While there is little doubt that hatred of Israel has become the dominant form of anti-Semitism in Europe, its more naked forms persist as well. Manfred Gerstenfeld writes:
Polls by the Anti-Defamation League (ADL) show that the evil myth that Jews are responsible for the death of Jesus is alive and well in Europe. It was found that 46 percent of Poles, 38 percent of Hungarians, 21 percent of Danes and Spaniards, and 19 percent of Norwegians and Belgians believe this. So do 18 percent of Austrians and British, 16 percent of the Dutch, 15 percent of Italians, and 14 percent of Germans. Once a belief is so deeply ingrained in a culture, it takes a very long time to flush it out. Rather than disappear, it will change its shape. . . .

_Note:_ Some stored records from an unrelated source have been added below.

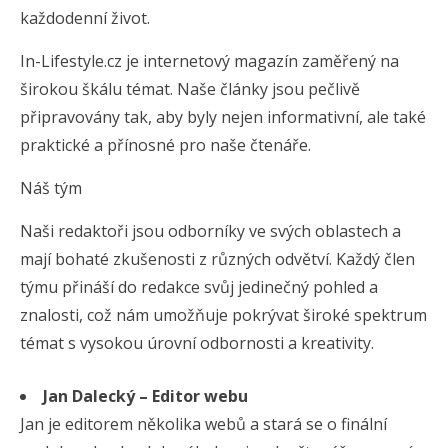
každodenní život.
In-Lifestyle.cz je internetový magazín zaměřený na
širokou škálu témat. Naše články jsou pečlivě
připravovány tak, aby byly nejen informativní, ale také
praktické a přínosné pro naše čtenáře.
Náš tým
Naši redaktoři jsou odborníky ve svých oblastech a
mají bohaté zkušenosti z různých odvětví. Každý člen
týmu přináší do redakce svůj jedinečný pohled a
znalosti, což nám umožňuje pokrývat široké spektrum
témat s vysokou úrovní odbornosti a kreativity.
Jan Dalecký – Editor webu
Jan je editorem několika webů a stará se o finální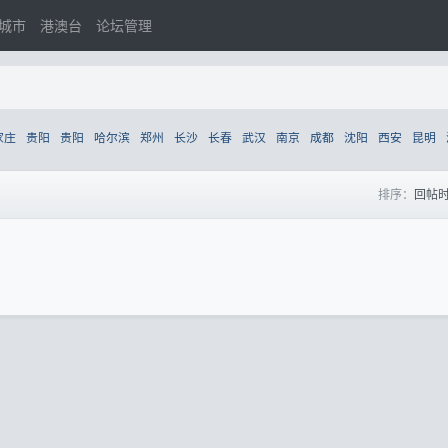
城市
港澳台
论坛管理
家庄
贵阳
贵阳
哈尔滨
郑州
长沙
长春
武汉
南京
成都
沈阳
西安
昆明
排序：
回帖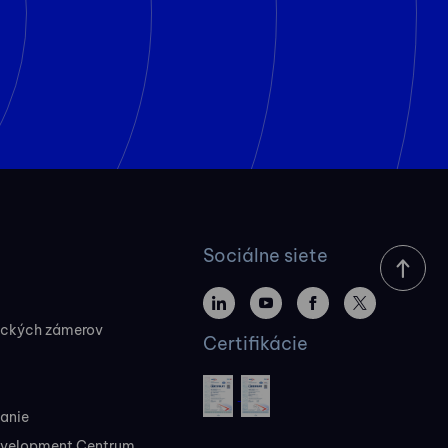
Sociálne siete
ických zámerov
Certifikácie
vanie
evelopment Centrum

From [another] study, it emerged that at least 150 million adult EU citizens agreed with the statement that Israel is conducting “a war of extermination against the Palestinians.” . . . In another new mutation of anti-Semitism, European Jews are now accused of being responsible for Israel’s actions. . . .

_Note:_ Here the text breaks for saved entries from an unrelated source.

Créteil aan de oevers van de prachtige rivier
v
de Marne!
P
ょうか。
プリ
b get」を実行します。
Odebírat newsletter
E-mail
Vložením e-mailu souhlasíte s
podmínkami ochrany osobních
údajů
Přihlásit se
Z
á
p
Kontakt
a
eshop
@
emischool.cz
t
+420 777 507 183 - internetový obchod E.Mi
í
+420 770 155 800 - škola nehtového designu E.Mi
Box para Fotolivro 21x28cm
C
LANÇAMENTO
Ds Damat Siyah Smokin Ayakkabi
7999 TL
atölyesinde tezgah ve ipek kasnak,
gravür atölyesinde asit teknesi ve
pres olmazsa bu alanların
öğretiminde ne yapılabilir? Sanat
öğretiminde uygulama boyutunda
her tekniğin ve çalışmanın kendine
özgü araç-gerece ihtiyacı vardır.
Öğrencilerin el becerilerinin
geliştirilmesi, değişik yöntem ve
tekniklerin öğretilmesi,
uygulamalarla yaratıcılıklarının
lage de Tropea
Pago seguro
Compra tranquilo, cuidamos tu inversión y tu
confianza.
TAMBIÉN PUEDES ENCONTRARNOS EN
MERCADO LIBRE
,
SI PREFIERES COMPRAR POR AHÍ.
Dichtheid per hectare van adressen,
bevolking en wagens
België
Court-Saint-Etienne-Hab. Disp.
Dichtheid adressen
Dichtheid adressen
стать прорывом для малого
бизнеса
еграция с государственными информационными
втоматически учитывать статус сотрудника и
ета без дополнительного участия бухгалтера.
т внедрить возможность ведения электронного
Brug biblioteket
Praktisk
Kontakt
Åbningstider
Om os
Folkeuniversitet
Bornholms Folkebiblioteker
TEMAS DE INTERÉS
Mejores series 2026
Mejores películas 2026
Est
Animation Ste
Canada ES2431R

The way that ingrained anti-Semitism manifests itself varies not only from subculture to subculture but also from country to country. In January 2014, a mass rally in Paris took place. This “Day of Anger” was not related to any specific Jewish topic, and part of the protest was against French president François Hollande’s economic plans. However, various groups of participants started to shout anti-Semitic slogans. These included, “Jews, France doesn’t belong to you” and [the Holocaust denier] “Faurisson is right,” as well as “the Holocaust was a hoax.”
The same has happened recently in the “Yellow Vest” demonstrations. These are ostensibly a protest against the French president Emmanuel Macron’s decision to raise fuel prices—again, a topic that has nothing to do with Jews. Yet during some of the demonstrations, there have been signs describing Macron as a “whore of the Jews” and as their “puppet.”